Something short-circuited in my chest. To disguise it I tugged on his hair. He made a surprised, caught sound in his throat, and pushed me back against the floor—more gently this time. We rutted together, half in our jeans, half in our shorts, until we came—no finesse, no real excellent timing. Just the two of us, feeling like static, my eyes hot with exhaustion and else. His mouth on my neck. Me shuddering beneath him. His hand trembling in mine.

He washed the blood off my skin later. His hands were gentle. When we went to bed it was in his room, on his shitty mattress, with his arm around my waist. I woke up alone, panicked for five seconds, then looked in the doorway and found him watching me.

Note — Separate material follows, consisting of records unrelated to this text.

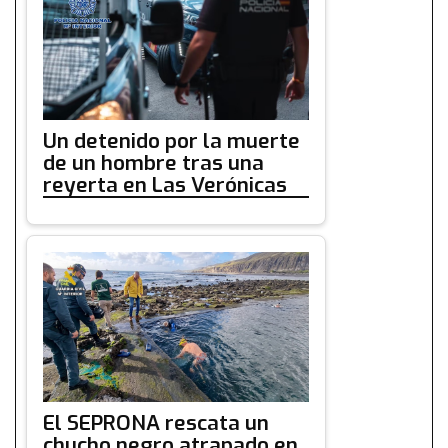
Un detenido por la muerte
de un hombre tras una
reyerta en Las Verónicas
El SEPRONA rescata un
chucho negro atrapado en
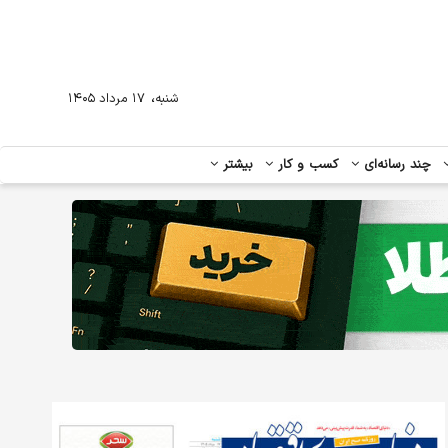
،
شنبه
۱۷ مرداد ۱۴۰۵
چند رسانه‌ای
کسب و کار
بیشتر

"You're a wreck," he said, fondly. "I'm downstairs making us breakfast."

I am Jack's tightening throat.

Since then it's been the same way. He doesn't do anything that gets us in trouble—he's content, he says, just to have me. Sometimes he shows up at my work, sitting in one of the booths, drinking orange juice, calling obnoxious things to customers. Sometimes he's reading a book from our house, eyes flitting across the page beneath his sunglasses. My manager never says anything if I take five minutes to go sit with him, knocking our feet together, asking him what page are you on, what do you think? He thinks it's amusing how many people still show up with bruises and bloody noses. He says it'll die out eventually. I'm not so sure, but it doesn't matter much to me. We're looking for new employment elsewhere. A bookstore, maybe. Somewhere quiet, where things can go on in the shelves.

At night, before we crawl into bed together, I still hold his ankles so he can do his sit-ups. The only difference is now sometimes I stroke over his skin with my thumb, so that his foot jerks into my lap, and he grins at me from the floor, crooked, wanting.

"God, IKEA boy," he says, "you sure are good at dismantling."

I am Tyler's laughing, kiss-slick mouth.